# rescue ext3 filesystem [solved]

## KKtm

I accidentaly reformated my ext3-data-partition as swap.

The problem is because sda6 was shown (already before reformatting) as swap space although it was ext3. In fact the ext3-partition isn't even shown at all in fdisk, whereas parted sees it.

```

Disk /dev/sda: 250.0 GB, 250059350016 bytes

255 heads, 63 sectors/track, 30401 cylinders

Units = cylinders of 16065 * 512 = 8225280 bytes

   Device Boot      Start         End      Blocks   Id  System

/dev/sda1               1           5       40131   83  Linux

Partition 1 does not end on cylinder boundary.

/dev/sda2   *           6        3836    30761640    7  HPFS/NTFS

Partition 2 does not end on cylinder boundary.

/dev/sda3            3837       30401   213383362+   f  W95 Ext'd (LBA)

Partition 3 does not end on cylinder boundary.

/dev/sda5            3838        7661    30716248+  83  Linux

/dev/sda6           30275       30401     1020096   82  Linux swap / Solaris

```

```
Welcome to GNU Parted! Type 'help' to view a list of commands.

(parted) print

Disk /dev/sda: 250GB

Sector size (logical/physical): 512B/512B

Partition Table: msdos

Number  Start   End     Size    Type      File system  Flags

 1      32.3kB  41.1MB  41.1MB  primary   reiserfs

 2      46.4MB  31.5GB  31.5GB  primary   ntfs         boot

 3      31.6GB  250GB   219GB   extended               lba

 5      31.6GB  63.0GB  31.5GB  logical   reiserfs

 6      63.0GB  249GB   186GB   logical   linux-swap

 7      249GB   250GB   1045MB  logical   linux-swap

```

pretty strange, nevertheless, the accident happened.

Now I'd really like to get my data back (I'm sure they're not deleted, mkswap only took half a second and that's not enough to delete a 186GB partition).
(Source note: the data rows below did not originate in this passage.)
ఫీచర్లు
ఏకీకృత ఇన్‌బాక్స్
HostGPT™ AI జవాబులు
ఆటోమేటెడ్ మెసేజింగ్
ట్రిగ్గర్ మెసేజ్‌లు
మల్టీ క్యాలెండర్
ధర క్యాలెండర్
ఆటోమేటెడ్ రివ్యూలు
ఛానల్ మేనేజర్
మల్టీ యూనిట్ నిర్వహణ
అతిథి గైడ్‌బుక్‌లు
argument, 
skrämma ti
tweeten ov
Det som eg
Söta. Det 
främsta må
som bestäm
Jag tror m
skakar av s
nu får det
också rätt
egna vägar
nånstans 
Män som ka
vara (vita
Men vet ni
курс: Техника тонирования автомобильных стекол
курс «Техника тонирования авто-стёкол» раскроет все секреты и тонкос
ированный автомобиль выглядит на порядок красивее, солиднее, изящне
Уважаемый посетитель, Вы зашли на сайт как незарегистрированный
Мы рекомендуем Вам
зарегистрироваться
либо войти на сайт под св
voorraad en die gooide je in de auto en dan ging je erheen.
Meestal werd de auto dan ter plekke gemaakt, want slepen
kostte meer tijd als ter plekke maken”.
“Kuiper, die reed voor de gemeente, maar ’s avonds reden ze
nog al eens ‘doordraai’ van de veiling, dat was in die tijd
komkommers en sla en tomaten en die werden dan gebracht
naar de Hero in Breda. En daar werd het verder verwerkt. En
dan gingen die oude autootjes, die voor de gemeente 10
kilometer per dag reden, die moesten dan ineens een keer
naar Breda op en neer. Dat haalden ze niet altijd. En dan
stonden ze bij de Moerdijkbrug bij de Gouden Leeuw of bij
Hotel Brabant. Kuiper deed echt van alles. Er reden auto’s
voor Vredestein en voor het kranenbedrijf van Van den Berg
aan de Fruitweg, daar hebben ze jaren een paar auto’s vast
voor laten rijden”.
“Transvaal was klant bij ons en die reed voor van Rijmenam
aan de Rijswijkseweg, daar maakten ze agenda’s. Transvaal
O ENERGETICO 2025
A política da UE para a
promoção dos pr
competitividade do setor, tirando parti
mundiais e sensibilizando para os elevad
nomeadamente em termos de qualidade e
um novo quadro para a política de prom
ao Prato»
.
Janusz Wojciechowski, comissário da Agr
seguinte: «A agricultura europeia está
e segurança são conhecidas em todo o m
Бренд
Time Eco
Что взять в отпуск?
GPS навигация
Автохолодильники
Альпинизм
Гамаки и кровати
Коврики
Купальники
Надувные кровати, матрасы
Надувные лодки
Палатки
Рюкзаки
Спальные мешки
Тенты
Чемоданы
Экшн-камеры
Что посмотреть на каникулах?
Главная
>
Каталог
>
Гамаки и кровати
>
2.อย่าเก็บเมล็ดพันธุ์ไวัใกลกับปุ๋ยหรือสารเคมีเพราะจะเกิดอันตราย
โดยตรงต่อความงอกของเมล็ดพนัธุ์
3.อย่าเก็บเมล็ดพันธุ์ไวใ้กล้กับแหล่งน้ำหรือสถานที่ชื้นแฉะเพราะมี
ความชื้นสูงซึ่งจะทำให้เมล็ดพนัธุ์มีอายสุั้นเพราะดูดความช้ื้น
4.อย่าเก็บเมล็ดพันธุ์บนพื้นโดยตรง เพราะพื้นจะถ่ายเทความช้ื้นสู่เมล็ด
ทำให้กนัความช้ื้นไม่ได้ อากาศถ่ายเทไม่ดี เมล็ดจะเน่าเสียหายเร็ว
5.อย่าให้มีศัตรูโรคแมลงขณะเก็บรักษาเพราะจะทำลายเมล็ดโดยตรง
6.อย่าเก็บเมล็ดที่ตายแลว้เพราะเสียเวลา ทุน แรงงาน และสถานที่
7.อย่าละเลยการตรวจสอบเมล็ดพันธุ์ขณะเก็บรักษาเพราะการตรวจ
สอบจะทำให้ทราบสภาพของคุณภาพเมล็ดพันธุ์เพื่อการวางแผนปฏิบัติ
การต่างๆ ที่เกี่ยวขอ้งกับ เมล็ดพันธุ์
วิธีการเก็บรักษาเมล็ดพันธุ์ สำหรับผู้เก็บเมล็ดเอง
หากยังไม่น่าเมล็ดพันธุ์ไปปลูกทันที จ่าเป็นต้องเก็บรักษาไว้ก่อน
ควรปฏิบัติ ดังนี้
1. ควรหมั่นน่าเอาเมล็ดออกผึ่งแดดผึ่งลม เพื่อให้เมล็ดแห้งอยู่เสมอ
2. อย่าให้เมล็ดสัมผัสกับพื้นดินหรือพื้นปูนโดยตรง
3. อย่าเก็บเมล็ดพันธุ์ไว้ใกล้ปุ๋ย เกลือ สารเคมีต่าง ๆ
Any recommandation which program could help me?Last edited by KKtm on Sun Nov 26, 2006 5:12 pm; edited 1 time in total

----------

## NeddySeagoon

KKtm,

You are right about most of your data still being on the drive. mkswap writes a few blocks at the beginning of the partition, where the ext3 superblock was. If you are really lucky, thats all that was destroyed, which is ok as ext3 keeps backup superblocks. However, you may of lost the free space map (or part of it) too, which means that its safe to try to use an alternate superblock to mount the partition read only but you must copy the data off, someplace. Either that, or see how much of your ext3 mkswap trampled over. You really don't want your used blocks marked as free. 

man e2fsck says 

```
For  filesystems  with  1k  blocksizes,  a   backup

              superblock  can  be found at block 8193; for filesystems with 2k

              blocksizes, at block 16384; and  for  4k  blocksizes,  at  block

              32768.
```

 and man mount tells about the 

```
sb= oprion  sb=n   Instead of block 1, use block n as  superblock ...  The block number here  uses  1k

              units.  Thus,  if  you  want  to  use  logical  block 32768 on a

              filesystem with 4k blocks, use "sb=131072"
```

Putting that together 

```
mount -o ro,sb=131072 /dev/sda6 /mnt/someplace
```

is well worth trying. If that fails, there are other superblock copies too. If the damage means you have lost the filesystem root directory, you need at least one copy of the partition to play with.

----------

## KKtm

Thanks alot.

The filesystem was /home so the root directory is still ok, the system boots normal and I created a new home on the root partition, to be able to get back into my desktop environment.

I've tried 

```
mount -o ro,sb=131072 /dev/sda6 /mnt/temp/
```

but I got 

```
/dev/sda6 looks like swapspace - not mounted

mount: you must specify the filesystem type

```

Any more ideas?

----------

## NeddySeagoon

KKtm,

```
mount -o ro,sb=131072 -t ext3 /dev/sda6 /mnt/temp/
```

 Tell mount its actually ext3.

If the startup sequence has /dev/sda6 already mounted as swap (since it has a valid swap signature) you may need to do

```
swapoff /dev/sda6
```

first.

You can discover more alternate superblocks with 

```
mke2fs -n -j /dev/sda6
```

Now, thats a very dangerous thing to do, since one error on your part will remake a whole new filesystem. Read about -n in 

```
man mke2fs 
```

 Try some other alternate superblocks.

There is also debugfs and sleuthkit, you probably have debugfs already. Sleuthkit is in portage.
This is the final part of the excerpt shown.